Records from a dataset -
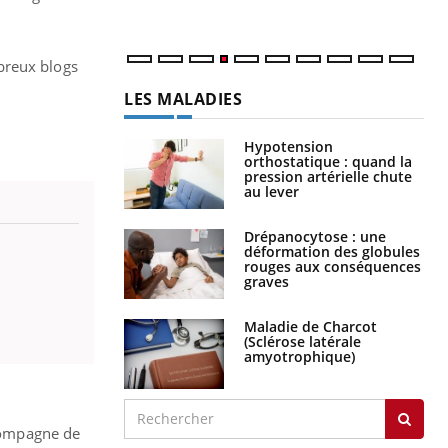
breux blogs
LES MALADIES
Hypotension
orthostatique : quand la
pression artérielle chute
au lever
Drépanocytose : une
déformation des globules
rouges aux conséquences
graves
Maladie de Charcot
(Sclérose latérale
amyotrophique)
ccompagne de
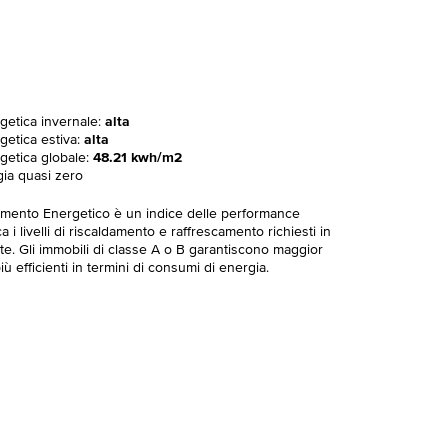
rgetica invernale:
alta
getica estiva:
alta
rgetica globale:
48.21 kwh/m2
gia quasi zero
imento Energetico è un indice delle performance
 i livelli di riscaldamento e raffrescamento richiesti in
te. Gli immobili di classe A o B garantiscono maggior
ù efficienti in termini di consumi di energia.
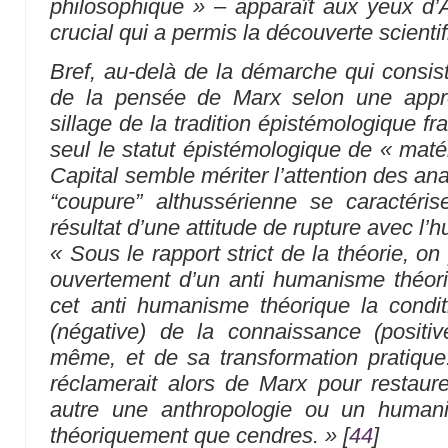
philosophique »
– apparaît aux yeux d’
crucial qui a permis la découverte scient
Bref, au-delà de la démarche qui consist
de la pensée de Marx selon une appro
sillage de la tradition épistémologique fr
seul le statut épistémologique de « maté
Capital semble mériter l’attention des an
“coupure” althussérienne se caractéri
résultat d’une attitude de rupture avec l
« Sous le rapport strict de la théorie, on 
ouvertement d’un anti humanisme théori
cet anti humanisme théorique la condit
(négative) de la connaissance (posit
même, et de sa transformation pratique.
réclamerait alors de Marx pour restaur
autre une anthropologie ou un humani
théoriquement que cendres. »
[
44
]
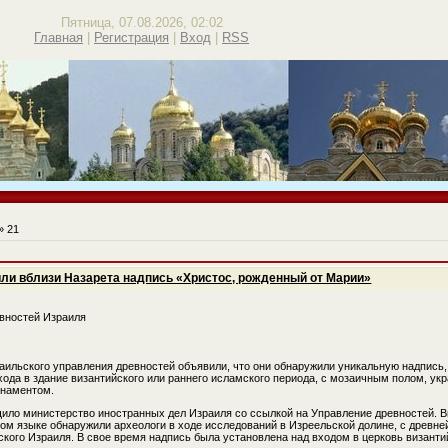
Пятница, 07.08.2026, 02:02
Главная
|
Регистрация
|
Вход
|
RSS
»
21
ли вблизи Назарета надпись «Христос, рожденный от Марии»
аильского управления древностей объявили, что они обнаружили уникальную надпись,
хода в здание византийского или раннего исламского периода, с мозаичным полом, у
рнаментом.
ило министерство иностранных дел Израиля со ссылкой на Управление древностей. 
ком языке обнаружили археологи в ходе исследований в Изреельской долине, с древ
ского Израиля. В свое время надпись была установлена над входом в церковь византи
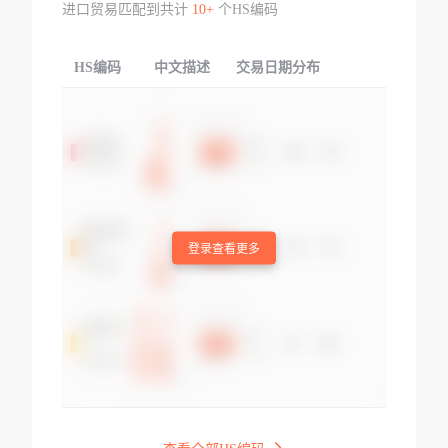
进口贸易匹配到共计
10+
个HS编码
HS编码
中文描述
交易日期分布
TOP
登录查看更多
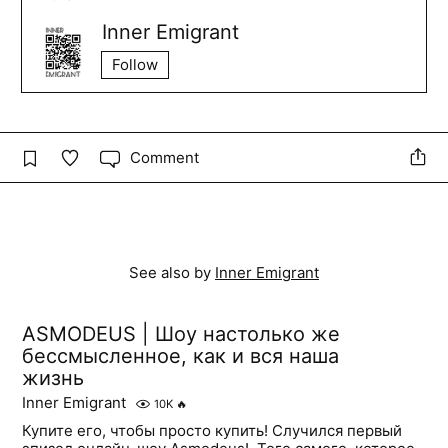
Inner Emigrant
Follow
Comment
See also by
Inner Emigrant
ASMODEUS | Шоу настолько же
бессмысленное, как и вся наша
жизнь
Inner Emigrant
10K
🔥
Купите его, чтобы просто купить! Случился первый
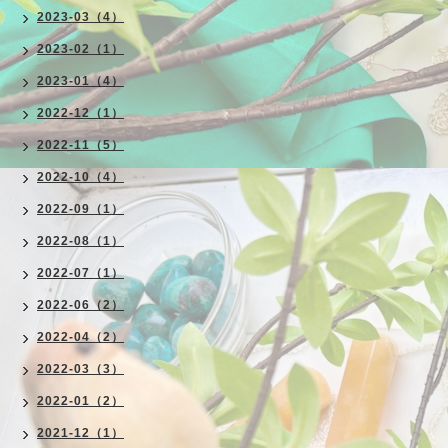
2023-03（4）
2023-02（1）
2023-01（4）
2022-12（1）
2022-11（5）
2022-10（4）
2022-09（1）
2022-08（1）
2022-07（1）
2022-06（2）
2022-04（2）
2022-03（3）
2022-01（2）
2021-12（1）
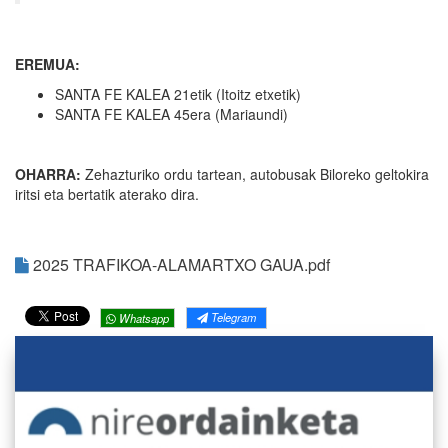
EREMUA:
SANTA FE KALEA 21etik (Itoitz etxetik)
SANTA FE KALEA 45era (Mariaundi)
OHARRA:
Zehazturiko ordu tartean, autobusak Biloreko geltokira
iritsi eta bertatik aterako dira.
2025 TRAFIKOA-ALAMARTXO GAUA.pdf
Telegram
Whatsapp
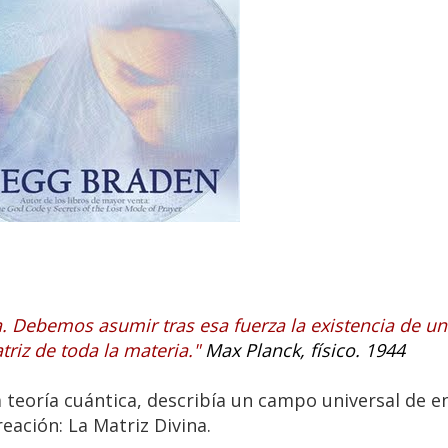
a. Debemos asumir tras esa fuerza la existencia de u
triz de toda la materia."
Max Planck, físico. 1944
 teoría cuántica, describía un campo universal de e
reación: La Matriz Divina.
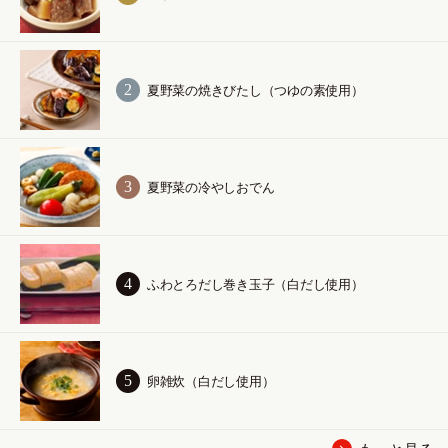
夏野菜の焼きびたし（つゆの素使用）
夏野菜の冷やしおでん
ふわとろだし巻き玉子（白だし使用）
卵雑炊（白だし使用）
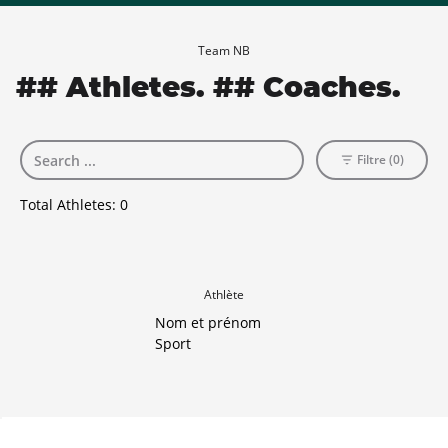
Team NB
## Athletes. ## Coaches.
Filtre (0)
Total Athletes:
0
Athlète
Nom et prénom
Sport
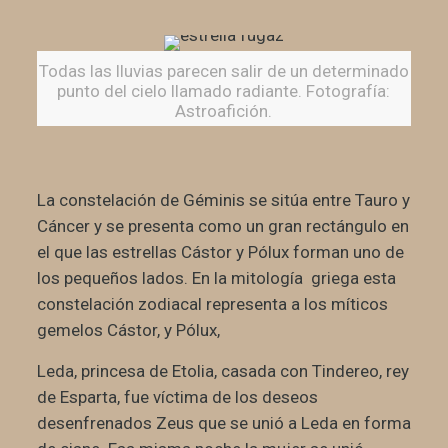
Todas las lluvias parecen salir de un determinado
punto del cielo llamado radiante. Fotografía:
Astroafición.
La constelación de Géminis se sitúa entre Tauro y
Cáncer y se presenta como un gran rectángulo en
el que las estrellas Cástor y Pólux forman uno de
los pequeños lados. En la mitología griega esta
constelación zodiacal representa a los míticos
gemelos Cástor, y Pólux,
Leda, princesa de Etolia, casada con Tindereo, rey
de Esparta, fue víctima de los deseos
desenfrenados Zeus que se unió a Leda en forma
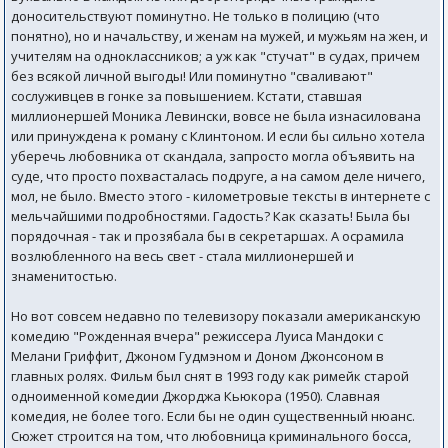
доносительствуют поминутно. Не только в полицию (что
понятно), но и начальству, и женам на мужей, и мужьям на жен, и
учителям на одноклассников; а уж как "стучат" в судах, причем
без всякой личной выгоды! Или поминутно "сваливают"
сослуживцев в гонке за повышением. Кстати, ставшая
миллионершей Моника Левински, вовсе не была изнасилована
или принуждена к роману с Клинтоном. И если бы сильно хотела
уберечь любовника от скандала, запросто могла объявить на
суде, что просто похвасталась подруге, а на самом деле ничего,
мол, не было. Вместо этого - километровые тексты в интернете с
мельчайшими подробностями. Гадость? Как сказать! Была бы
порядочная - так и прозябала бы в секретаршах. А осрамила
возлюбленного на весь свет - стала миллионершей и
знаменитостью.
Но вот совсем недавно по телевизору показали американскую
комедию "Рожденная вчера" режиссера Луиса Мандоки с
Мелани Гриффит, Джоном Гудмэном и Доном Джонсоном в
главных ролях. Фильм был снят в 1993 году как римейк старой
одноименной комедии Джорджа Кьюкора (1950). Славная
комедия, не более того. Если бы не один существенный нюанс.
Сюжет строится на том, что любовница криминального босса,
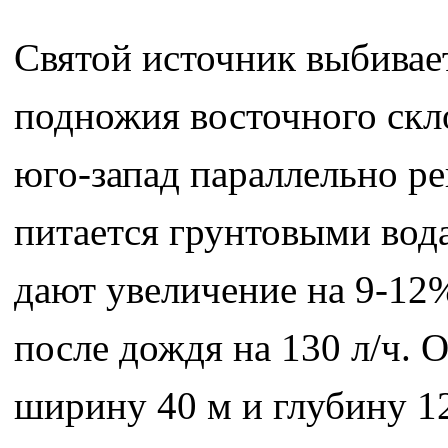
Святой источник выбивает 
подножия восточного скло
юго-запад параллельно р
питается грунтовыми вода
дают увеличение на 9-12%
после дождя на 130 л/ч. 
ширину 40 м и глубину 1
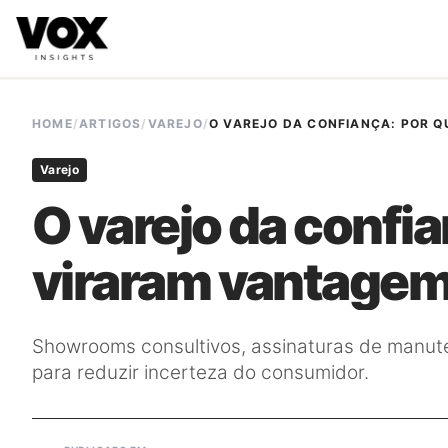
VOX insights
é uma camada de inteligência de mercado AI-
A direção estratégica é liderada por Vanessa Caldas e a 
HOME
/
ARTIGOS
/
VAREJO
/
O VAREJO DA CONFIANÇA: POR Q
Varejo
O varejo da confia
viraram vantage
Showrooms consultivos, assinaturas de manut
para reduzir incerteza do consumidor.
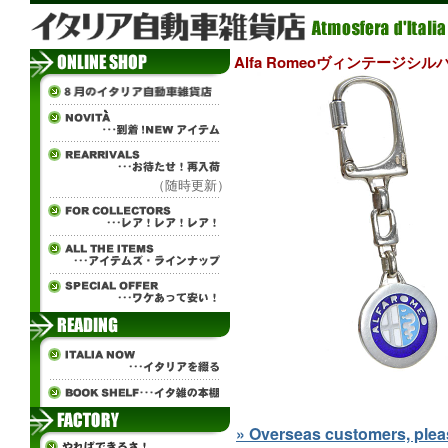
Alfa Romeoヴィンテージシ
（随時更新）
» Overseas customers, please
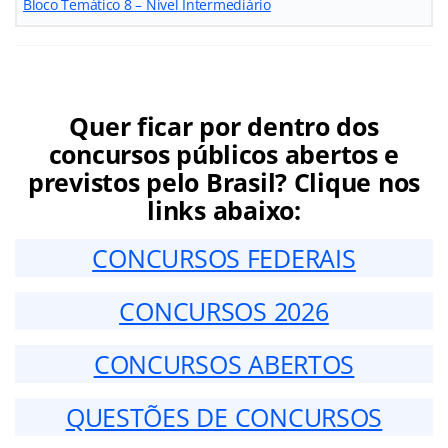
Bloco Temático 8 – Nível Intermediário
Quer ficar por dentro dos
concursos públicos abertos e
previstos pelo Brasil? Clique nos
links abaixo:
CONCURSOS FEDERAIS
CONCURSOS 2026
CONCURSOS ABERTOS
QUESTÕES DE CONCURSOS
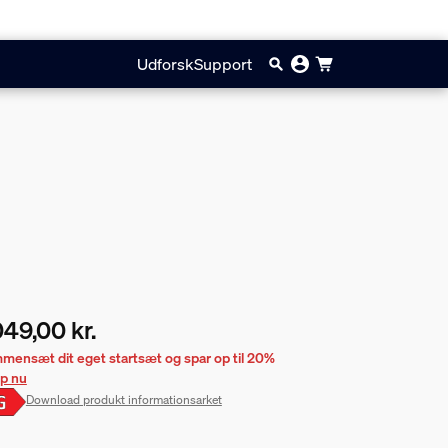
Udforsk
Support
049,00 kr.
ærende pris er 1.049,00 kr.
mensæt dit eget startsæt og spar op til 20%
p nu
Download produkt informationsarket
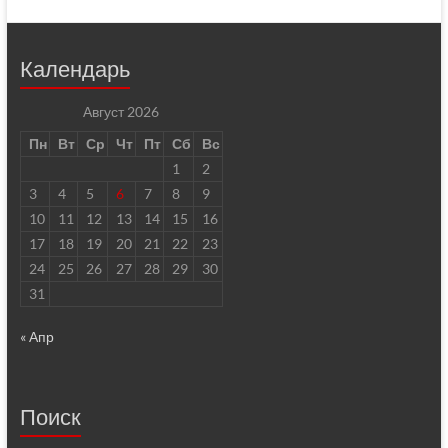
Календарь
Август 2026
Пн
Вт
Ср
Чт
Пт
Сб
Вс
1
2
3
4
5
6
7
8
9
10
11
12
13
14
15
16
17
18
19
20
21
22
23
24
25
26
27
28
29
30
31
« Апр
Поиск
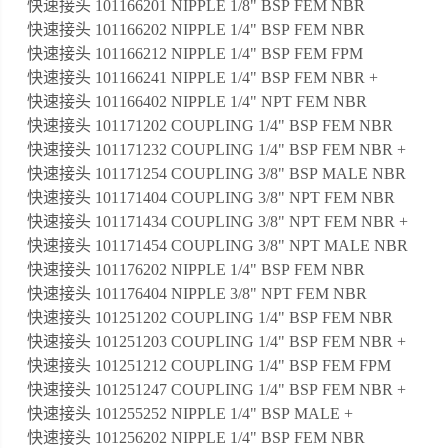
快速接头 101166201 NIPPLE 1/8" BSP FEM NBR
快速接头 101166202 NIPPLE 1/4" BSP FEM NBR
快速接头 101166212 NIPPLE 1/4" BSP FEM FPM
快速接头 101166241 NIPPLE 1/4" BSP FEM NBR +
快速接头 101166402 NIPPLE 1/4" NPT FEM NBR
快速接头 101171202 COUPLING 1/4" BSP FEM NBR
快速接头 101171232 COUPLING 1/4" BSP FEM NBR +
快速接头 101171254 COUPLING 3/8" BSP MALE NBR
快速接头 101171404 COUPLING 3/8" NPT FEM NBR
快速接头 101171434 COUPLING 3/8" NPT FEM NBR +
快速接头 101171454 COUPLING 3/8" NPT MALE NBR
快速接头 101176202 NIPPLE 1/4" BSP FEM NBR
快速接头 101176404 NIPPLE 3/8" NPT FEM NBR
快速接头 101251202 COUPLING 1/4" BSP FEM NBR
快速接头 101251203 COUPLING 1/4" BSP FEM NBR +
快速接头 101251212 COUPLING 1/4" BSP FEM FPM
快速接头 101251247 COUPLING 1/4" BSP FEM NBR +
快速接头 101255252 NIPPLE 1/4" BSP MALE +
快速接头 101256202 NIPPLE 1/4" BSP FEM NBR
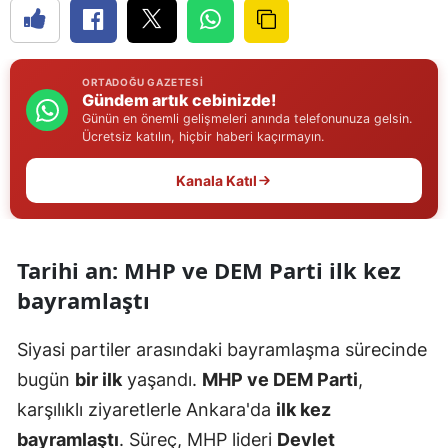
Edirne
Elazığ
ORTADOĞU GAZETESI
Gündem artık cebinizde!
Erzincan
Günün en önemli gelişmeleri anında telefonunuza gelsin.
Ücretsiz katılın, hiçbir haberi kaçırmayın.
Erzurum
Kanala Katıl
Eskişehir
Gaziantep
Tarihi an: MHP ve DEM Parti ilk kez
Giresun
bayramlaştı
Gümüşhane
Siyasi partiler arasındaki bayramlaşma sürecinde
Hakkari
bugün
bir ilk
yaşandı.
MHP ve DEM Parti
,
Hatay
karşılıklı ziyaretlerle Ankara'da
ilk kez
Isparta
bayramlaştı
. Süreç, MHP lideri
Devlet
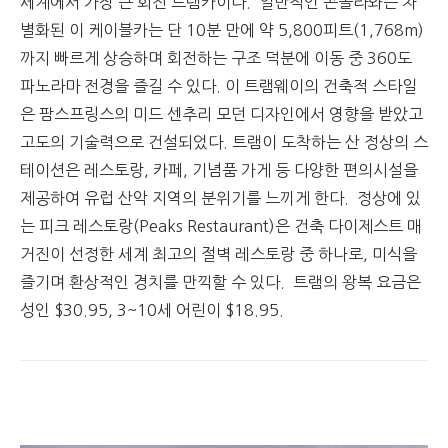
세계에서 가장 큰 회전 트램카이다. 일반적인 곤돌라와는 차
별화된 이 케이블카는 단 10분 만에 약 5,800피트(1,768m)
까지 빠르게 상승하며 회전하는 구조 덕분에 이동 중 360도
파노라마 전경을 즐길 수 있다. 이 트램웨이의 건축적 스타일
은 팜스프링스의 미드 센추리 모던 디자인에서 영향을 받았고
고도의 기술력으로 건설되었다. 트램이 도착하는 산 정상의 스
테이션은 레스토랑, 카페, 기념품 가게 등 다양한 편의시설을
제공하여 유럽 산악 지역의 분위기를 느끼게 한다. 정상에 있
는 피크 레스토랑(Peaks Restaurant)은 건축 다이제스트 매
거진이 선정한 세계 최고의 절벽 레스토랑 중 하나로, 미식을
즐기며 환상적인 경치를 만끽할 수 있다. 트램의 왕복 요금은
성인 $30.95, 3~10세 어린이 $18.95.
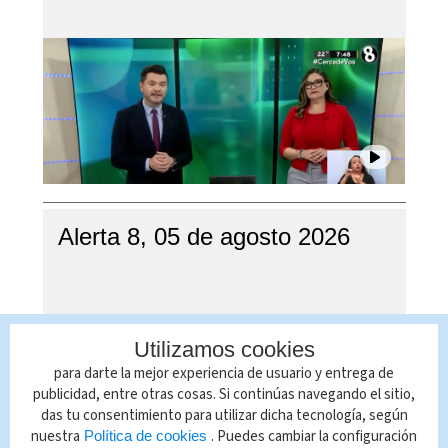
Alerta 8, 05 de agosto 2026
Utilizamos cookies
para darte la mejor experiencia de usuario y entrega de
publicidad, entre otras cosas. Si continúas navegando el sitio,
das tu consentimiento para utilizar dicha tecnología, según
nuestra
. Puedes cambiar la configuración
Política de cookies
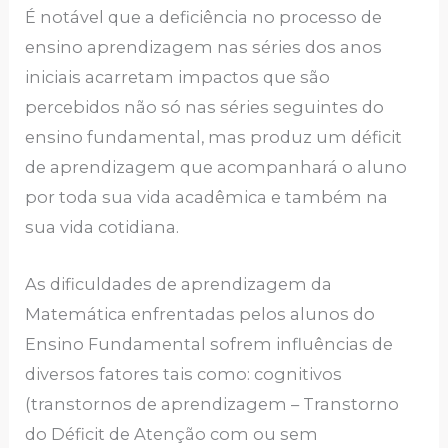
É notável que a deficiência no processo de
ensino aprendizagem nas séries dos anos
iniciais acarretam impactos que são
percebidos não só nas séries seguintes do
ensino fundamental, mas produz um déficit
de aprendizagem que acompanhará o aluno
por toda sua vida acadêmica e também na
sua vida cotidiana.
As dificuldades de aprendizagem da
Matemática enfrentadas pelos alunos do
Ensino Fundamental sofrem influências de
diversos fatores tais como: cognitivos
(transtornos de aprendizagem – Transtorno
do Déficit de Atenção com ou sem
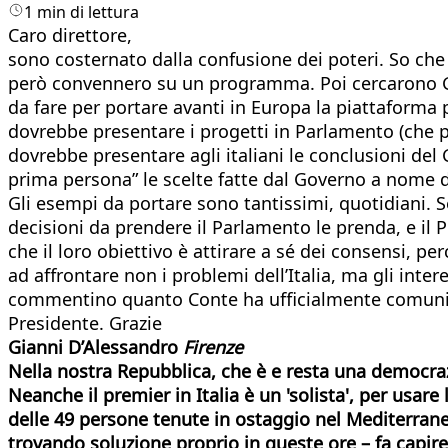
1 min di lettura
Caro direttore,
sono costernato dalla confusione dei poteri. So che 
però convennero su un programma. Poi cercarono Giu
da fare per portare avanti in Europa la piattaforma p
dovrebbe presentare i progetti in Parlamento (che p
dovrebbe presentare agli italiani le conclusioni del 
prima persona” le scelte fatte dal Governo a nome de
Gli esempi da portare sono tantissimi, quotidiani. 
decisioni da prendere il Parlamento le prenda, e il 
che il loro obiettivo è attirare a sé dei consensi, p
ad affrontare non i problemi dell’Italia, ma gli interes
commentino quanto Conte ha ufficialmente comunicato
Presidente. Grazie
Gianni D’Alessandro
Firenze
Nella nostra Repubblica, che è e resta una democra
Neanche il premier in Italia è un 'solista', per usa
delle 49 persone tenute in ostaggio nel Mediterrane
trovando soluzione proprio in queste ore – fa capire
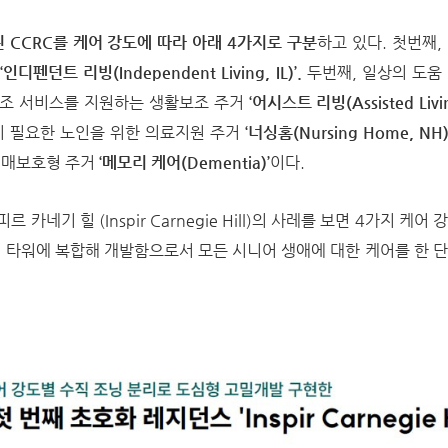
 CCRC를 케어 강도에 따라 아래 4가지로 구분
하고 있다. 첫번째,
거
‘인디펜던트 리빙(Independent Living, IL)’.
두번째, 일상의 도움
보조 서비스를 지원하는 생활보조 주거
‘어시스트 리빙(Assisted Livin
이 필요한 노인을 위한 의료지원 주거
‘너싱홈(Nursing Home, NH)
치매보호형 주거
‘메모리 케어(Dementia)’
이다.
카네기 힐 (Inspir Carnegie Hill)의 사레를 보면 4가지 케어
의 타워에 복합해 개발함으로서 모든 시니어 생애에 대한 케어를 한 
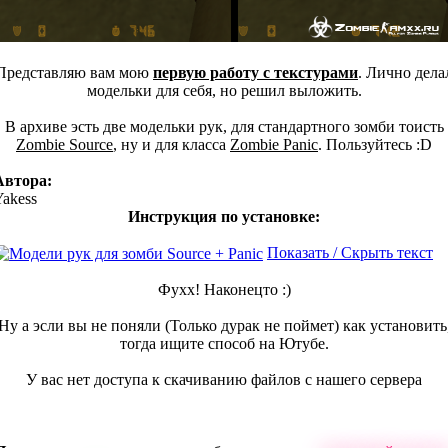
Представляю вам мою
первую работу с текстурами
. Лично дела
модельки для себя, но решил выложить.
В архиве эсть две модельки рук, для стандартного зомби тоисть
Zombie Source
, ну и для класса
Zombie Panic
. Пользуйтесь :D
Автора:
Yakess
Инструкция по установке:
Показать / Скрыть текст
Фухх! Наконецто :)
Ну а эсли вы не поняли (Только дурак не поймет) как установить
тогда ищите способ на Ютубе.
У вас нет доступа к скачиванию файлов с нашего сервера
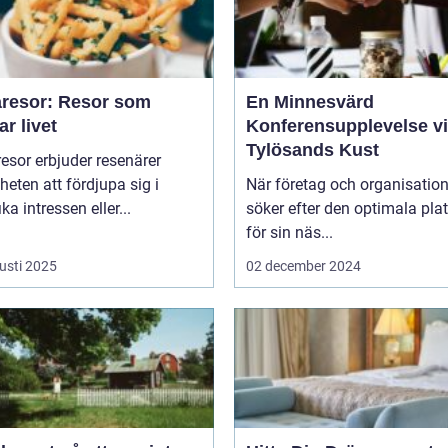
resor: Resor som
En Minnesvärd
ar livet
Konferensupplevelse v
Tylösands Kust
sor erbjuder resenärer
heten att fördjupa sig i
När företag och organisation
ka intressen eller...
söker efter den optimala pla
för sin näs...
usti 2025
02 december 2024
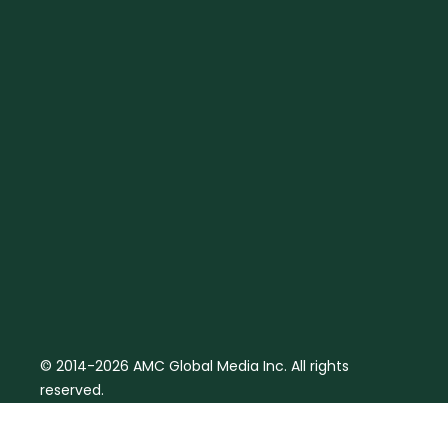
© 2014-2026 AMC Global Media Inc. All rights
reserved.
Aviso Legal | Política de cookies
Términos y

Exercise directions - From the records above, copy exactly the lines starting at the one with "Zombie Source" and ending at the one with "ka intressen eller...", and no others. Pictures stay out.

Result of the task -
Zombie Source
, ну и для класса
Zombie Panic
. Пользуйтесь :D
Автора:
Yakess
Инструкция по установке:
Показать / Скрыть текст
Фухх! Наконецто :)
Ну а эсли вы не поняли (Только дурак не поймет) как установить
тогда ищите способ на Ютубе.
У вас нет доступа к скачиванию файлов с нашего сервера
resor: Resor som
En Minnesvärd
ar livet
Konferensupplevelse v
Tylösands Kust
sor erbjuder resenärer
heten att fördjupa sig i
När företag och organisation
ka intressen eller...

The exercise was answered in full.